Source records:

★ ★ ★ ★ ★ ★ ★

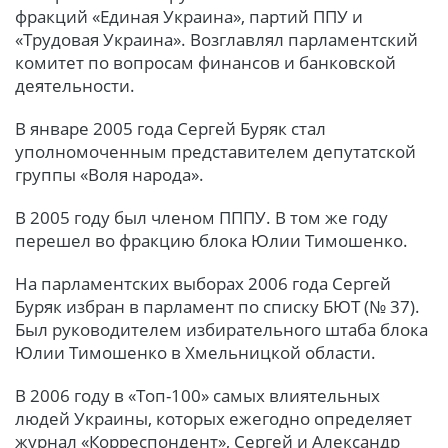
фракций «Единая Украина», партий ППУ и
«Трудовая Украина». Возглавлял парламентский
комитет по вопросам финансов и банковской
деятельности.
В январе 2005 года Сергей Буряк стал
уполномоченным представителем депутатской
группы «Воля народа».
В 2005 году был членом ПППУ. В том же году
перешел во фракцию блока Юлии Тимошенко.
На парламентских выборах 2006 года Сергей
Буряк избран в парламент по списку БЮТ (№ 37).
Был руководителем избирательного штаба блока
Юлии Тимошенко в Хмельницкой области.
В 2006 году в «Топ-100» самых влиятельных
людей Украины, которых ежегодно определяет
журнал «Корреспондент», Сергей и Александр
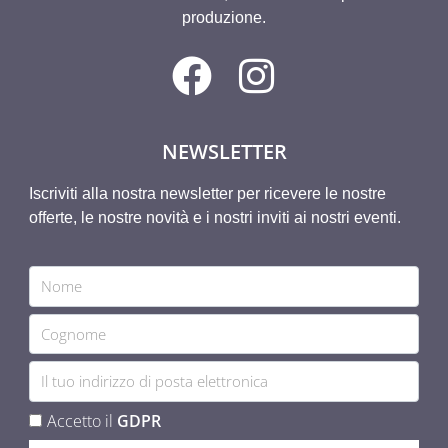
produzione.
NEWSLETTER
Iscriviti alla nostra newsletter per ricevere le nostre
offerte, le nostre novità e i nostri inviti ai nostri eventi.
Accetto il
GDPR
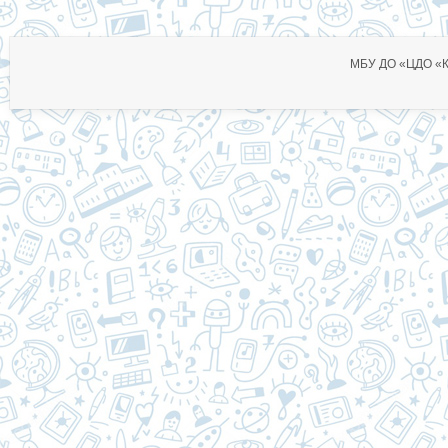
МБУ ДО «ЦДО «Ко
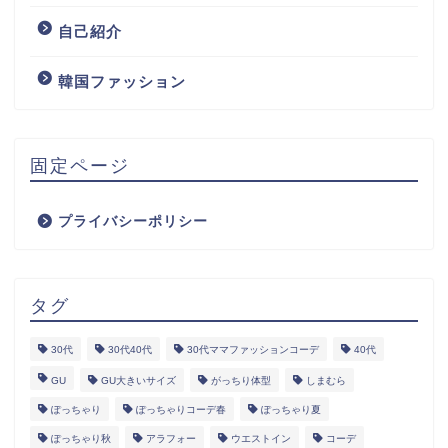
自己紹介
韓国ファッション
固定ページ
プライバシーポリシー
タグ
30代
30代40代
30代ママファッションコーデ
40代
GU
GU大きいサイズ
がっちり体型
しまむら
ぽっちゃり
ぽっちゃりコーデ春
ぽっちゃり夏
ぽっちゃり秋
アラフォー
ウエストイン
コーデ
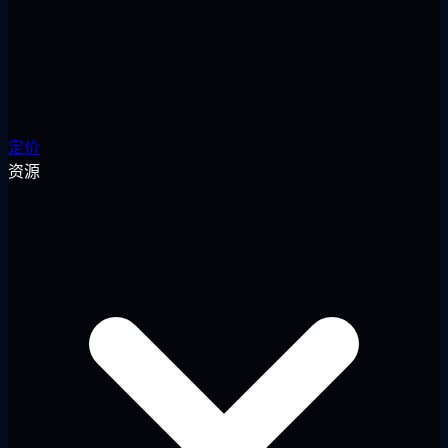
定价
资源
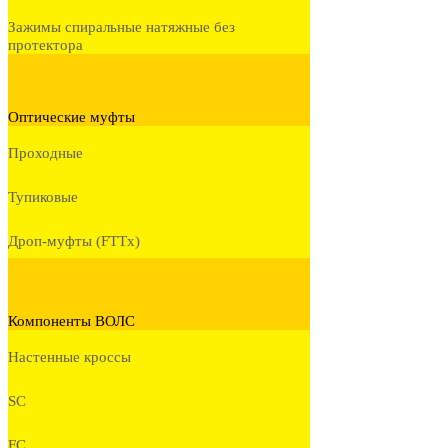
Зажимы спиральные натяжные без
протектора
Оптические муфты
Проходные
Тупиковые
Дроп-муфты (FTTx)
Компоненты ВОЛС
Настенные кроссы
SC
FC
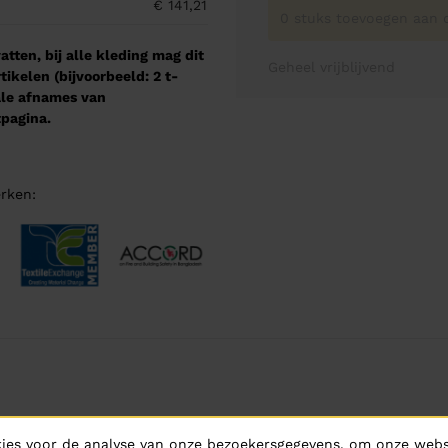
€ 141,21
0 stuks toevoegen aan o
tten, bij alle kleding mag dit
Geheel vrijblijvend
kelen (bijvoorbeeld: 2 t-
male afnames van
pagina.
rken:
ies voor de analyse van onze bezoekersgegevens, om onze websi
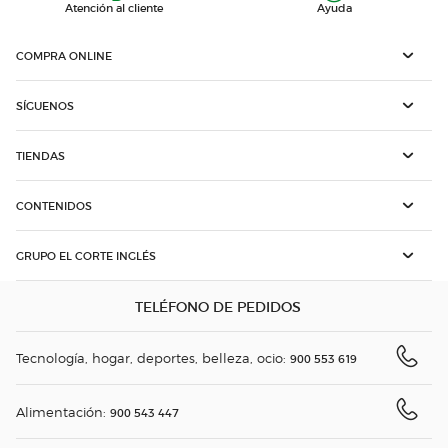
Atención al cliente
Ayuda
COMPRA ONLINE
SÍGUENOS
TIENDAS
CONTENIDOS
GRUPO EL CORTE INGLÉS
TELÉFONO DE PEDIDOS
Tecnología, hogar, deportes, belleza, ocio:
900 553 619
Alimentación:
900 543 447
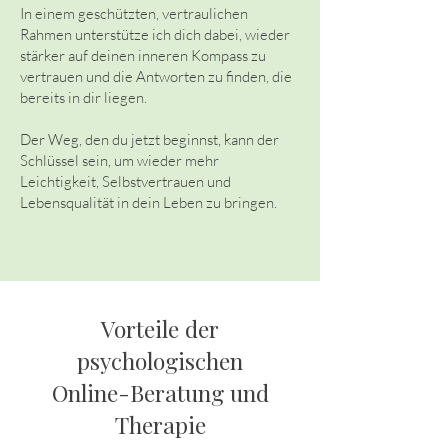
In einem geschützten, vertraulichen
Rahmen unterstütze ich dich dabei, wieder
stärker auf deinen inneren Kompass zu
vertrauen und die Antworten zu finden, die
bereits in dir liegen.
Der Weg, den du jetzt beginnst, kann der
Schlüssel sein, um wieder mehr
Leichtigkeit, Selbstvertrauen und
Lebensqualität in dein Leben zu bringen.
Vorteile der
psychologischen
Online-Beratung und
Therapie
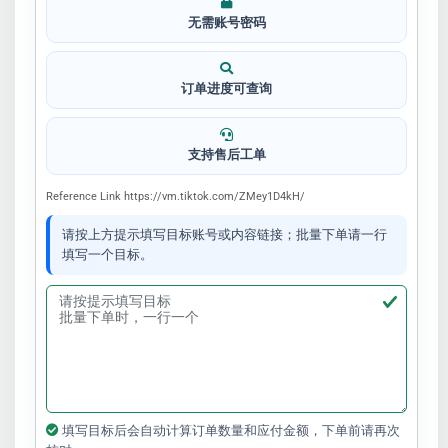
无需账号密码
订单进度可查询
支持售后工单
Reference Link https://vm.tiktok.com/ZMey1D4kH/
请按上方提示填写目标账号或内容链接；批量下单请一行
填写一个目标。
填写目标后会自动计算订单数量和应付金额，下单前请再次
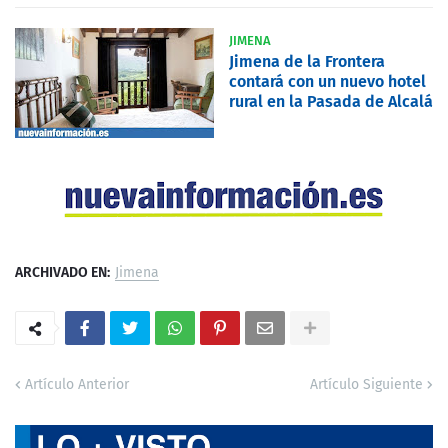
JIMENA
Jimena de la Frontera
contará con un nuevo hotel
rural en la Pasada de Alcalá
ARCHIVADO EN:
Jimena
Artículo Anterior
Artículo Siguiente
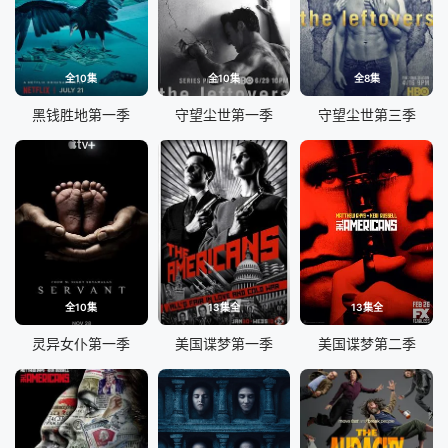
全10集
全10集
全8集
黑钱胜地第一季
守望尘世第一季
守望尘世第三季
全10集
13集全
13集全
灵异女仆第一季
美国谍梦第一季
美国谍梦第二季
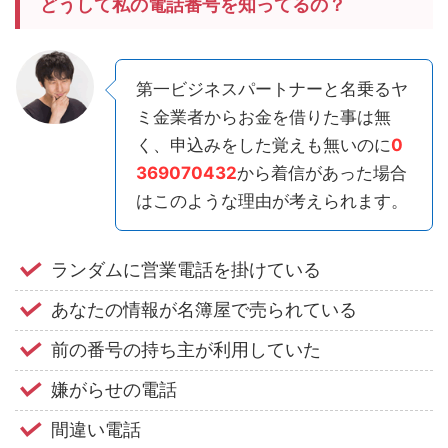
どうして私の電話番号を知ってるの？
第一ビジネスパートナーと名乗るヤ
ミ金業者からお金を借りた事は無
く、申込みをした覚えも無いのに
0
369070432
から着信があった場合
はこのような理由が考えられます。
ランダムに営業電話を掛けている
あなたの情報が名簿屋で売られている
前の番号の持ち主が利用していた
嫌がらせの電話
間違い電話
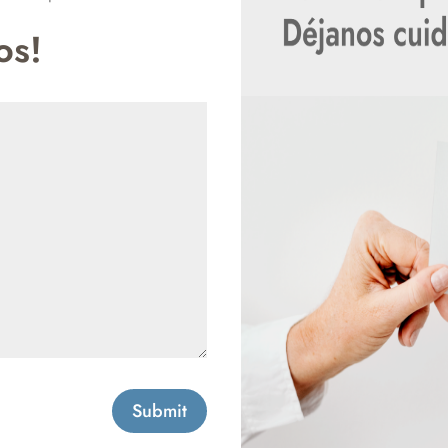
os!
Submit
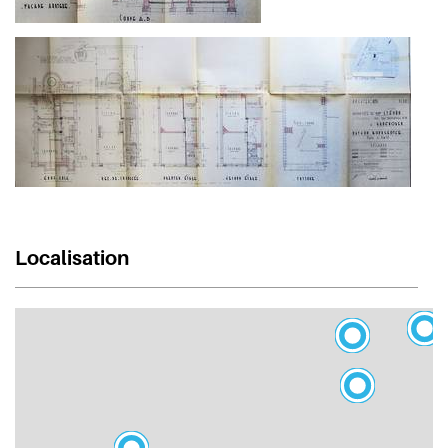
Localisation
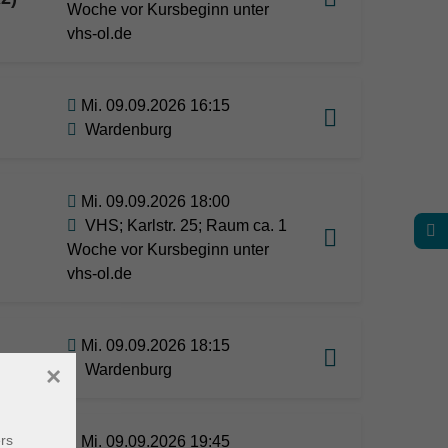
Woche vor Kursbeginn unter
vhs-ol.de
Mi. 09.09.2026 16:15
Wardenburg
Mi. 09.09.2026 18:00
VHS; Karlstr. 25; Raum ca. 1
Woche vor Kursbeginn unter
vhs-ol.de
Mi. 09.09.2026 18:15
Wardenburg
×
rs
Mi. 09.09.2026 19:45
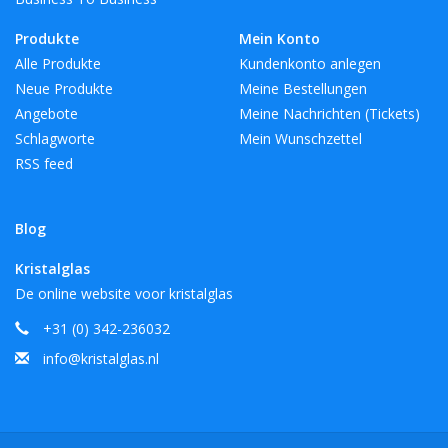
Produkte
Mein Konto
Alle Produkte
Kundenkonto anlegen
Neue Produkte
Meine Bestellungen
Angebote
Meine Nachrichten (Tickets)
Schlagworte
Mein Wunschzettel
RSS feed
Blog
Kristalglas
De online website voor kristalglas
+31 (0) 342-236032
info@kristalglas.nl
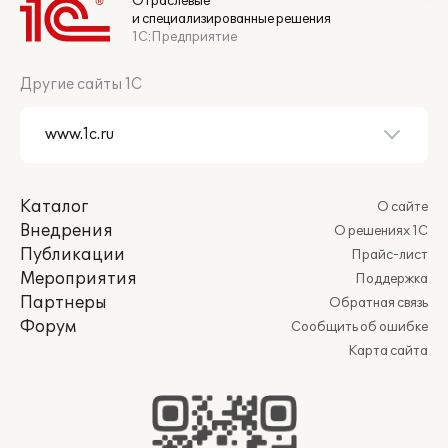
Отраслевые
и специализированные решения
1С:Предприятие
Другие сайты 1С
Каталог
О сайте
Внедрения
О решениях 1С
Публикации
Прайс-лист
Мероприятия
Поддержка
Партнеры
Обратная связь
Форум
Сообщить об ошибке
Карта сайта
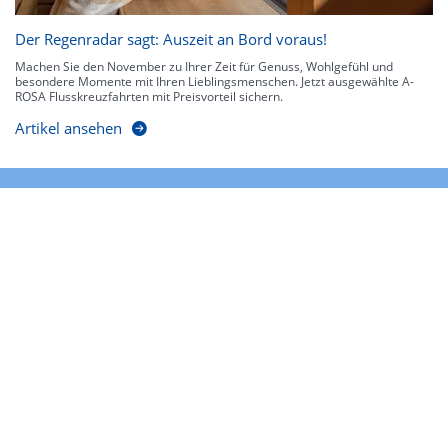
Der Regenradar sagt: Auszeit an Bord voraus!
Machen Sie den November zu Ihrer Zeit für Genuss, Wohlgefühl und
besondere Momente mit Ihren Lieblingsmenschen. Jetzt ausgewählte A-
ROSA Flusskreuzfahrten mit Preisvorteil sichern.
Artikel ansehen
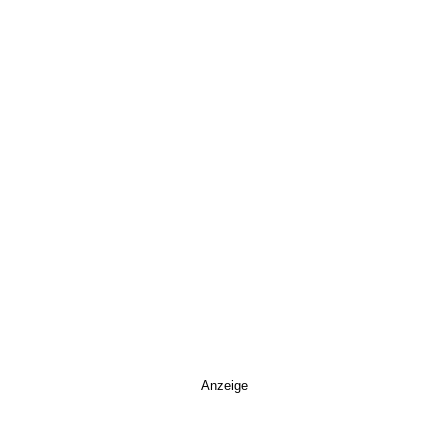
Anzeige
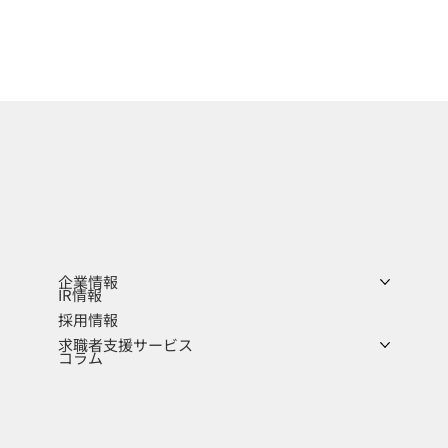
企業情報
IR情報
採用情報
求職者支援サービス
コラム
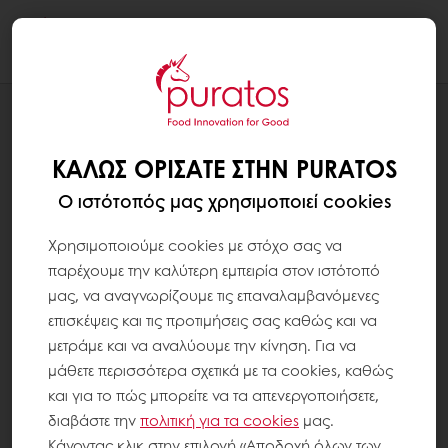
Togg
navi
ΝΕΑ
H PURATOS HELLAS ΥΠΟΣΤΉΡΙΞΕ ΤΗΝ
ΚΑΛΏΣ ΟΡΊΣΑΤΕ ΣΤΗΝ PURATOS
ΔΡΆΣΗ ΤΗΣ ΚΟΙΝΩΝΙΚΉΣ ΚΟΥΖΊΝΑΣ «Ο
ΆΛΛΟΣ ΆΝΘΡΩΠΟΣ» ΣΤΗΝ ΒΌΡΕΙΑ
Ο ιστότοπός μας χρησιμοποιεί cookies
ΕΎΒΟΙΑ
Χρησιμοποιούμε cookies με στόχο σας να
παρέχουμε την καλύτερη εμπειρία στον ιστότοπό
μας, να αναγνωρίζουμε τις επαναλαμβανόμενες
επισκέψεις και τις προτιμήσεις σας καθώς και να
μετράμε και να αναλύουμε την κίνηση. Για να
μάθετε περισσότερα σχετικά με τα cookies, καθώς
και για το πώς μπορείτε να τα απενεργοποιήσετε,
διαβάστε την
πολιτική για τα
cookies
μας.
Κάνοντας κλικ στην επιλογή «Αποδοχή όλων των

★ ★ ★ ★ ★ ★ ★

— TASK INSTRUCTIONS —
No picture belongs in the copy. Print every entry above exactly as it stands.

— EXERCISE OUTPUT —
фракций «Единая Украина», партий ППУ и
«Трудовая Украина». Возглавлял парламентский
комитет по вопросам финансов и банковской
деятельности.
В январе 2005 года Сергей Буряк стал
уполномоченным представителем депутатской
группы «Воля народа».
В 2005 году был членом ПППУ. В том же году
перешел во фракцию блока Юлии Тимошенко.
На парламентских выборах 2006 года Сергей
Буряк избран в парламент по списку БЮТ (№ 37).
Был руководителем избирательного штаба блока
Юлии Тимошенко в Хмельницкой области.
В 2006 году в «Топ-100» самых влиятельных
людей Украины, которых ежегодно определяет
журнал «Корреспондент», Сергей и Александр
produzione.
NEWSLETTER
Iscriviti alla nostra newsletter per ricevere le nostre
offerte, le nostre novità e i nostri inviti ai nostri eventi.
Accetto il
GDPR
МБУ ДО «ЦДО «Ко
自己紹介
韓国ファッション
固定ページ
プライバシーポリシー
タグ
30代
30代40代
30代ママファッションコーデ
40代
GU
GU大きいサイズ
がっちり体型
しまむら
ぽっちゃり
ぽっちゃりコーデ春
ぽっちゃり夏
ぽっちゃり秋
アラフォー
ウエストイン
コーデ
定价
资源
Зажимы спиральные натяжные без
протектора
Оптические муфты
Проходные
Тупиковые
Дроп-муфты (FTTx)
Компоненты ВОЛС
Настенные кроссы
SC
FC
€ 141,21
0 stuks toevoegen aan o
tten, bij alle kleding mag dit
Geheel vrijblijvend
kelen (bijvoorbeeld: 2 t-
male afnames van
pagina.
rken:
ies voor de analyse van onze bezoekersgegevens, om onze websi
Atención al cliente
Ayuda
COMPRA ONLINE
SÍGUENOS
TIENDAS
CONTENIDOS
GRUPO EL CORTE INGLÉS
TELÉFONO DE PEDIDOS
Tecnología, hogar, deportes, belleza, ocio:
900 553 619
Alimentación:
900 543 447
In einem geschützten, vertraulichen
Rahmen unterstütze ich dich dabei, wieder
stärker auf deinen inneren Kompass zu
vertrauen und die Antworten zu finden, die
bereits in dir liegen.
Der Weg, den du jetzt beginnst, kann der
Schlüssel sein, um wieder mehr
Leichtigkeit, Selbstvertrauen und
Lebensqualität in dein Leben zu bringen.
Vorteile der
psychologischen
Online-Beratung und
Therapie
无需账号密码
订单进度可查询
支持售后工单
Reference Link https://vm.tiktok.com/ZMey1D4kH/
请按上方提示填写目标账号或内容链接；批量下单请一行
填写一个目标。
填写目标后会自动计算订单数量和应付金额，下单前请再次
JIMENA
Jimena de la Frontera
contará con un nuevo hotel
rural en la Pasada de Alcalá
ARCHIVADO EN:
Jimena
Artículo Anterior
Artículo Siguiente
全10集
全10集
全8集
黑钱胜地第一季
守望尘世第一季
守望尘世第三季
全10集
13集全
13集全
灵异女仆第一季
美国谍梦第一季
美国谍梦第二季
どうして私の電話番号を知ってるの？
第一ビジネスパートナーと名乗るヤ
ミ金業者からお金を借りた事は無
く、申込みをした覚えも無いのに
0
369070432
から着信があった場合
はこのような理由が考えられます。
ランダムに営業電話を掛けている
あなたの情報が名簿屋で売られている
前の番号の持ち主が利用していた
嫌がらせの電話
間違い電話
os!
Submit
Localisation
Woche vor Kursbeginn unter
vhs-ol.de
Mi. 09.09.2026 16:15
Wardenburg
Mi. 09.09.2026 18:00
VHS; Karlstr. 25; Raum ca. 1
Woche vor Kursbeginn unter
vhs-ol.de
Mi. 09.09.2026 18:15
Wardenburg
×
rs
Mi. 09.09.2026 19:45
Produkte
Mein Konto
Alle Produkte
Kundenkonto anlegen
Neue Produkte
Meine Bestellungen
Angebote
Meine Nachrichten (Tickets)
Schlagworte
Mein Wunschzettel
RSS feed
Blog
Kristalglas
De online website voor kristalglas
+31 (0) 342-236032
info@kristalglas.nl
Отраслевые
и специализированные решения
1С:Предприятие
Другие сайты 1С
Каталог
О сайте
Внедрения
О решениях 1С
Публикации
Прайс-лист
Мероприятия
Поддержка
Партнеры
Обратная связь
Форум
Сообщить об ошибке
Карта сайта
Der Regenradar sagt: Auszeit an Bord voraus!
Machen Sie den November zu Ihrer Zeit für Genuss, Wohlgefühl und
besondere Momente mit Ihren Lieblingsmenschen. Jetzt ausgewählte A-
ROSA Flusskreuzfahrten mit Preisvorteil sichern.
Artikel ansehen
Anzeige
企業情報
IR情報
採用情報
求職者支援サービス
コラム
Togg
navi
ΝΕΑ
H PURATOS HELLAS ΥΠΟΣΤΉΡΙΞΕ ΤΗΝ
ΚΑΛΏΣ ΟΡΊΣΑΤΕ ΣΤΗΝ PURATOS
ΔΡΆΣΗ ΤΗΣ ΚΟΙΝΩΝΙΚΉΣ ΚΟΥΖΊΝΑΣ «Ο
ΆΛΛΟΣ ΆΝΘΡΩΠΟΣ» ΣΤΗΝ ΒΌΡΕΙΑ
Ο ιστότοπός μας χρησιμοποιεί cookies
ΕΎΒΟΙΑ
Χρησιμοποιούμε cookies με στόχο σας να
παρέχουμε την καλύτερη εμπειρία στον ιστότοπό
μας, να αναγνωρίζουμε τις επαναλαμβανόμενες
επισκέψεις και τις προτιμήσεις σας καθώς και να
μετράμε και να αναλύουμε την κίνηση. Για να
μάθετε περισσότερα σχετικά με τα cookies, καθώς
και για το πώς μπορείτε να τα απενεργοποιήσετε,
διαβάστε την
πολιτική για τα
cookies
μας.
Κάνοντας κλικ στην επιλογή «Αποδοχή όλων των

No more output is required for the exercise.